The lines from the one with "Devoluciones y Reembolsos" through the last line below are to be copied exactly; no other lines are to be returned.

[Transcribed page contents]
........

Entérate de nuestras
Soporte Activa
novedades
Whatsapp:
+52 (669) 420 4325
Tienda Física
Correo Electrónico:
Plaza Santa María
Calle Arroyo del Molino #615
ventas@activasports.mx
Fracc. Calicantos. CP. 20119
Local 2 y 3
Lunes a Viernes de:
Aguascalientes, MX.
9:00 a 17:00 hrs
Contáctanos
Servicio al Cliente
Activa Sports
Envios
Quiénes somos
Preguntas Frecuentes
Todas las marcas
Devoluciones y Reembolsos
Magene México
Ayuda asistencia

........

## EXERCISE SOLUTION
Devoluciones y Reembolsos
Magene México
Ayuda asistencia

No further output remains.